I'm reading a book, The Known World by Edward P. Jones. It is a very well written book about Black slave owners before the Civil War, that is, freed slaves who went on to own slaves themselves.
The book is written with a lot of Southern and Black vernacular which I find very convincing. But I was really jarred on reading the following exchange in chapter 7:
“Where he say?” the man asked the boy softly.
“Georgia. Where your damn ears?”
The man touched both his earlobes at once and said, “Where they always been.”
“Well, act like it. He said Georgia clear as the damn day and you didn’t even hear him. You closer to him than I am and you still didn’t hear him.” For the very first time ever, Counsel missed the evenings with his family, Laura playing the piano, Belle reading to the younger children. Make up your mind, God, that’s all I ask.

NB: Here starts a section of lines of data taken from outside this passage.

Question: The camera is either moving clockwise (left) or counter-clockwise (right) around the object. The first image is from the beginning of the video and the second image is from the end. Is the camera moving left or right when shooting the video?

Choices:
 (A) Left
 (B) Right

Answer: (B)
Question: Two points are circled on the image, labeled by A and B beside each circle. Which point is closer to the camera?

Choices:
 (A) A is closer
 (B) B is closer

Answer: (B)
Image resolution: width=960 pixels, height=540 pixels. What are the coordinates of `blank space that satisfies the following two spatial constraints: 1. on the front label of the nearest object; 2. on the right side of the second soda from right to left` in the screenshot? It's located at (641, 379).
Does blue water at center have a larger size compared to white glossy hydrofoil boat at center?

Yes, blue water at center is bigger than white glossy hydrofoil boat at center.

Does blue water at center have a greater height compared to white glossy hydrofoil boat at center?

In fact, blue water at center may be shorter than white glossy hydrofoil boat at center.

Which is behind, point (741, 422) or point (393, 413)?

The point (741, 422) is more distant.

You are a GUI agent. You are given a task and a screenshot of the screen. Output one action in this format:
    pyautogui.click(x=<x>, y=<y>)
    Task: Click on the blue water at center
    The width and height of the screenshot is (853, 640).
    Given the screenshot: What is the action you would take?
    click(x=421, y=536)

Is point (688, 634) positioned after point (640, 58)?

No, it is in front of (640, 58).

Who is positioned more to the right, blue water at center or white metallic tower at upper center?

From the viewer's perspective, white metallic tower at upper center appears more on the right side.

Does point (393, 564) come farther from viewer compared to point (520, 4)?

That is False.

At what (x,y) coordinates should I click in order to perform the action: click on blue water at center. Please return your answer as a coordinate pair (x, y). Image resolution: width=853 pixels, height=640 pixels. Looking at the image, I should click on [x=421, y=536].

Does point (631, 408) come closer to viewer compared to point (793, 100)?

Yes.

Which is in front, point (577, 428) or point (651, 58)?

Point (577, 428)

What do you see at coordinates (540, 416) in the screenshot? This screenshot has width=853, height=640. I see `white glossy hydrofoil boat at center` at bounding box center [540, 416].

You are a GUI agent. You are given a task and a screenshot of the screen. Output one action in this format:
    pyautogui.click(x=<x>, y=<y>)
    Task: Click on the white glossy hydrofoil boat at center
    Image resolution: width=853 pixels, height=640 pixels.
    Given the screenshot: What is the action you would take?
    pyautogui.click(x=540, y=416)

“You can go eat shit, boy,” the man said. “Pick up your goddamn spoon and eat shit.”
I first heard that phrase as a teenager, and just assumed it was made up sometime shortly before or during my lifetime. Reading it in a book set in the mid-1800s felt like I had stumbled on an anachronism. I wondered when the phrase was actually first used in English (and thought, "I know the place to ask.")
I knew shit was an old word (as a noun, since 1580s, as a verb, even earlier then that), but how old is the phrase "eat shit"?

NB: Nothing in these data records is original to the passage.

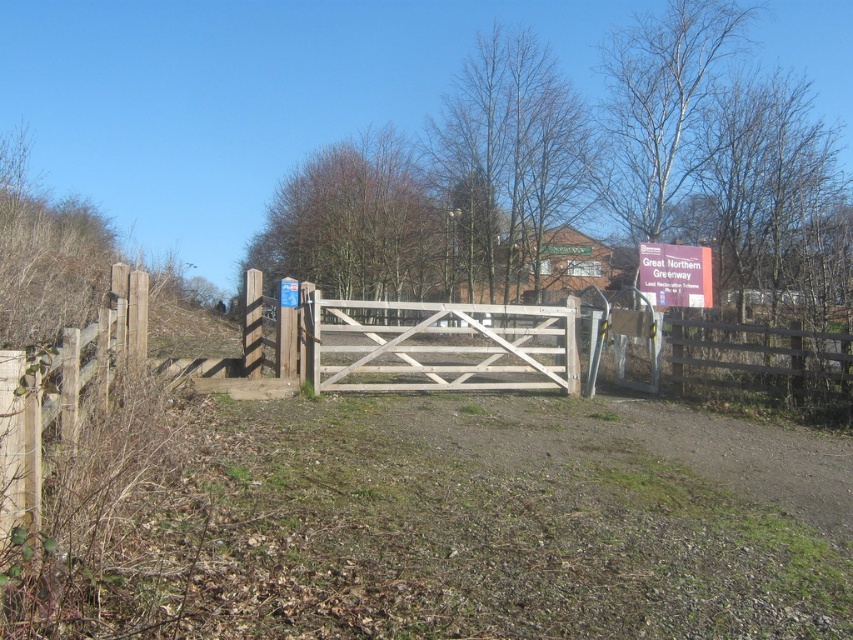 Question: Is white wooden gate at center in front of purple matte sign at upper right?

Choices:
 (A) yes
 (B) no

Answer: (A)

Question: Which object is closer to the camera taking this photo?

Choices:
 (A) white wooden gate at center
 (B) purple matte sign at upper right

Answer: (A)

Question: Is white wooden gate at center thinner than purple matte sign at upper right?

Choices:
 (A) yes
 (B) no

Answer: (B)

Question: Which object appears farthest from the camera in this image?

Choices:
 (A) white wooden gate at center
 (B) purple matte sign at upper right

Answer: (B)

Question: Can you confirm if white wooden gate at center is positioned to the right of purple matte sign at upper right?

Choices:
 (A) yes
 (B) no

Answer: (B)

Question: Which of the following is the farthest from the observer?

Choices:
 (A) purple matte sign at upper right
 (B) white wooden gate at center

Answer: (A) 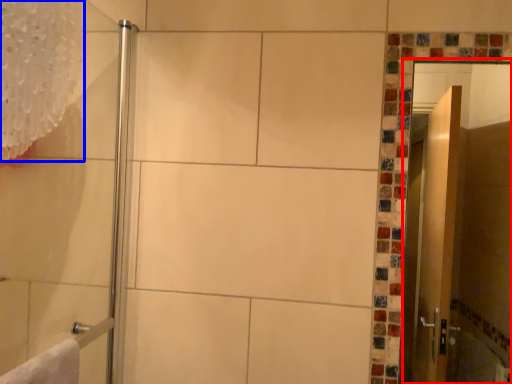 Question: Which point is closer to the camera, screen door (highlighted by a red box) or shower curtain (highlighted by a blue box)?

Choices:
 (A) screen door
 (B) shower curtain

Answer: (B) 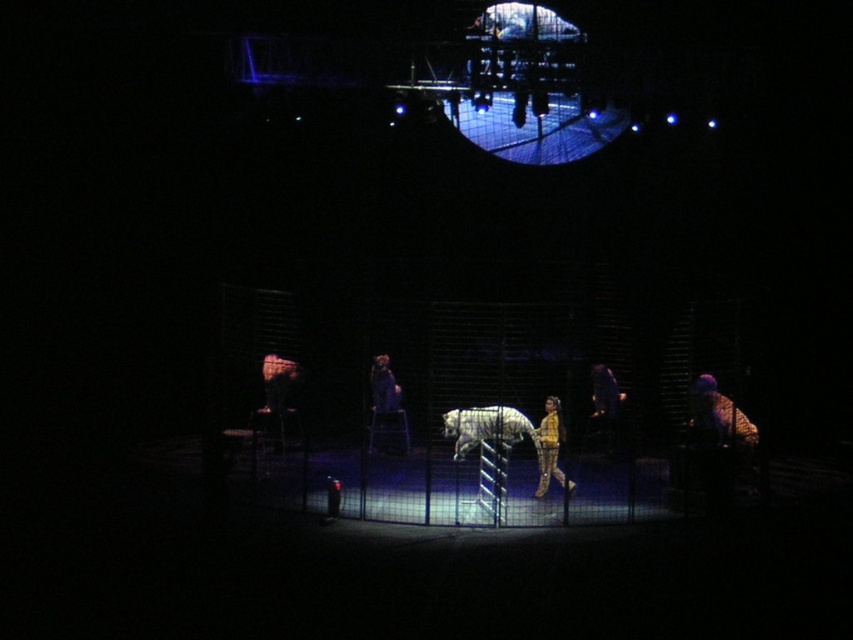 Question: Can you confirm if yellow fabric person at center is wider than dark blue fabric at center?

Choices:
 (A) yes
 (B) no

Answer: (B)

Question: In this image, where is yellow fabric person at center located relative to dark blue fabric at center?

Choices:
 (A) above
 (B) below

Answer: (B)

Question: Which object is farther from the camera taking this photo?

Choices:
 (A) dark blue fabric at center
 (B) white fur tiger at center
 (C) shiny purple bird at right
 (D) yellow fabric person at center

Answer: (A)

Question: Does yellow fabric person at center have a smaller size compared to dark blue fabric at center?

Choices:
 (A) yes
 (B) no

Answer: (A)

Question: Among these points, which one is nearest to the camera?

Choices:
 (A) (486, 419)
 (B) (563, 438)
 (C) (386, 394)

Answer: (A)

Question: Which point is farther to the camera?

Choices:
 (A) (399, 408)
 (B) (695, 392)
 (C) (567, 488)
 (D) (518, 416)

Answer: (A) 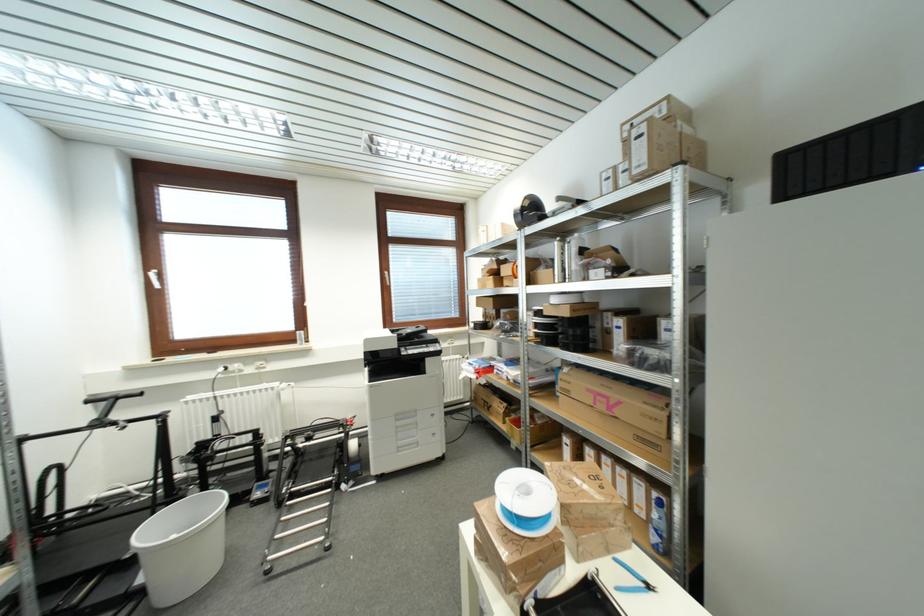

Marginalia in illuminated manuscripts were sometimes very irreverent, and I have seen some with eating of feces depicted, so it seems entirely possible that this was not an unknown phrase. Also, Sir John Harington in The metamorphosis of Ajax: a cloacinean satire (1596) makes a punitive fantasy of coprophagia, in feeding "poore hungrie fellowes” "all the fat offerings" made in London's privies. So... it is possible that it's very olde.
I don't like vulgarity; please forgive me. I was just really taken by surprise by coming across the phrase in a very well-written book. I don't mean to bring EL&U down. But if Jonathan Swift can use the word in a poem, I think it's fair game here.